# coyote vision



## alleyyooper (Jul 6, 2007)

Coyotes do not see green as green, they see greens as shades of whites and greys. So who needs snow camo?

Oranges appears as shades of bright yellows.

Coyotes vision is clear in the "middle of the sight picture" and blury on the "edges".

Coyote vision is very sensitive to shine, either from skin, new camo, etc.

It is also very sensitive for outlines. You may have the right colored camo, but if you have a bad outline the coyote can spot that very easily. use trees, brush and other things to break up your outline.

 Al

 Al


----------



## Kelly Hannan (Jan 9, 2007)

the last 2 predator extreme magizine have had a very good article about Coyote vision


----------



## xdeano (Jan 14, 2005)

For all you playing the home game, you can read what he's talking about in the last three issues of Predator Xtreme. For free issues online just go to:

http://www.grandviewoutdoors.com/PageContent.aspx?ID=29

Pick an issue and read through it. They mention what they eyes can see. After reading through the entire 3 issues, (oct, dec & feb), with these articles They use the first and second as a hook and the third is kind of a let down. They basically pin point a brand as being the best, M2D camo. I think they are just trying to use it as a marketing ploy, I might be reading into things again. But it just seems like something they would do to make a few bucks. What I use is nothing special and I take a lot of coyotes with it, and it sure didn't cost me a $100 buck for a pair of pants and a jacket. Just my 2 cents.

xdeano


----------



## barebackjack (Sep 5, 2006)

Its an educated assumption. Until someone figures out how to talk to the coyote, we'll never know for sure what they see.


----------



## Fallguy (Jan 23, 2004)

xdeano I am going to back up your comments. I had the same letdown in the lastest issue of Predator Extreme.
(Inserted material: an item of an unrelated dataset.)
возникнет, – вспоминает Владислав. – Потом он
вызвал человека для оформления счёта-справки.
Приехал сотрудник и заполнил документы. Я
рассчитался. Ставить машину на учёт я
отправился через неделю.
The last two issues showed the theories on the canine eye and what they see and don't see. I thought those were pretty good.
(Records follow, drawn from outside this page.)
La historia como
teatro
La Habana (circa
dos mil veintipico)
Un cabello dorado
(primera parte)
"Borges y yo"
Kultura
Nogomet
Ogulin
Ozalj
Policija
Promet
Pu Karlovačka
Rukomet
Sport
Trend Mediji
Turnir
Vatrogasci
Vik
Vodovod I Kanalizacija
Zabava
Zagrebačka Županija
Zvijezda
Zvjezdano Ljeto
*The last issue seems to me to be just a big advertisement. They got you excited in the middle issue by saying they were going to compare camo patters. Here is their test: A bunch of pictures and captions of 3 of the most DARK, BLOBBY patterns out there, and M2D camo, more of an open pattern. Well of course that one is going to look better!!! Where is the Prairie Ghost, the Mossy Oak Brush, the ASAT, the Predator, the Cabela's Open Country, Kings Shadow, and some of the other proven patterns that people use for calling? I guess Natural Gear was on there but COME ON!!! They didn't even have any text of their tests, or reactions, comments, etc. Just some pictures and captions. I get a free subscription to that mag but I feel many times it's just a bunch of advertising for the most part!*

Either that or it's just me being skeptical again but I really doubt it.

Sorry I had to vent.

It will be interesting to see what kind of ads M2D camo has in the future issues. I am betting a full page ad at the minimum!


----------



## saskcoyote (Dec 30, 2006)

I'd agree with xdeano and fallguy about the marketing ploy. You sure don't have to spend $100 on a pair of pants to have success. Snow camo, for example? Someone on another post talked about cutting a hole in an old bedsheet as a cheap camo alternative -- a great idea and I've done just that.
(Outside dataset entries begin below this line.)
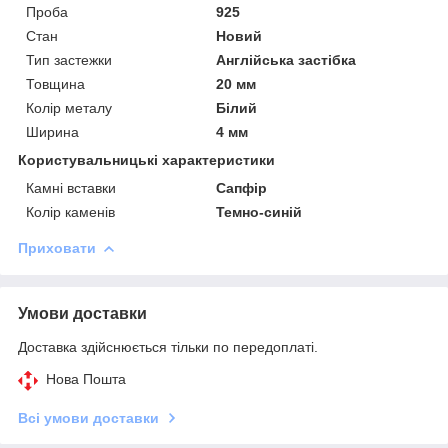
Проба
925
Стан
Новий
Тип застежки
Англійська застібка
Товщина
20 мм
Колір металу
Білий
Ширина
4 мм
Користувальницькі характеристики
Камні вставки
Сапфір
Колір каменів
Темно-синій
Приховати
Умови доставки
Доставка здійснюється тільки по передоплаті.
Нова Пошта
Всі умови доставки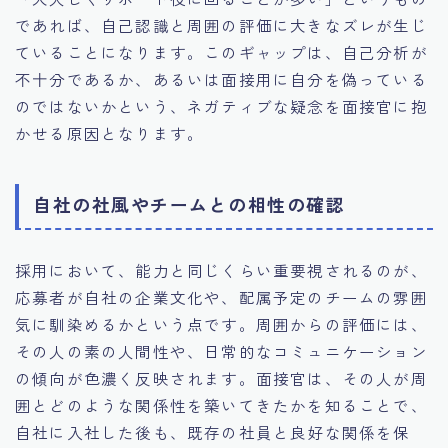
であれば、自己認識と周囲の評価に大きなズレが生じ
ていることになります。このギャップは、自己分析が
不十分であるか、あるいは面接用に自分を偽っている
のではないかという、ネガティブな疑念を面接官に抱
かせる原因となります。
自社の社風やチームとの相性の確認
採用において、能力と同じくらい重要視されるのが、
応募者が自社の企業文化や、配属予定のチームの雰囲
気に馴染めるかという点です。周囲からの評価には、
その人の素の人間性や、日常的なコミュニケーション
の傾向が色濃く反映されます。面接官は、その人が周
囲とどのような関係性を築いてきたかを知ることで、
自社に入社した後も、既存の社員と良好な関係を保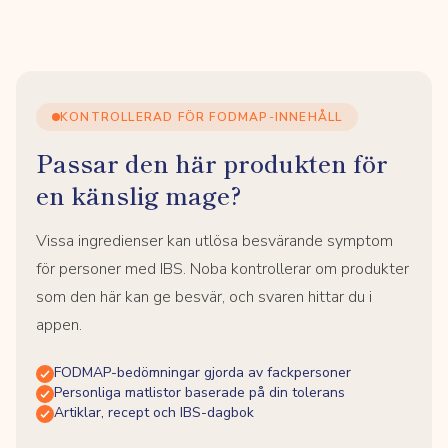
KONTROLLERAD FÖR FODMAP-INNEHÅLL
Passar den här produkten för
en känslig mage?
Vissa ingredienser kan utlösa besvärande symptom
för personer med IBS. Noba kontrollerar om produkter
som den här kan ge besvär, och svaren hittar du i
appen.
FODMAP-bedömningar gjorda av fackpersoner
Personliga matlistor baserade på din tolerans
Artiklar, recept och IBS-dagbok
I have one of Gerry Blair's books and he talks about calling in critters while he was dressed in a Santa Claus outfit so color isn't that critical in most circumstances, at least within reason (it probably wouldn't be wise to use dark-colored Mossy Oak if you're plunked down in a snow-covered field.)

When it comes to calling in and fooling a coyote, I'd say keeping movement to an absolute minimum trumps even the most expensive camo.


----------



## barebackjack (Sep 5, 2006)

saskcoyote said:


> When it comes to calling in and fooling a coyote, I'd say keeping movement to an absolute minimum trumps even the most expensive camo.


Thats the most important thing right there.

That and common sense. No sense trying to "hide" while wearing your black carhartts and sitting in a bare, white, January field (yes, ive seen it tried-they had a response, and wondered why it sat 600 yards away glaring at that "blob").

A GOOD camo pattern though, will allow you to get away with more movement for those times you need to either move to make the shot, or watch em walk away. These new "high definition" patterns are great if your dead still, and have game at point blank range. But at distance, they just appear as a blob. Im a huge fan of the Predator lineup of camo. Really breaks up your outline.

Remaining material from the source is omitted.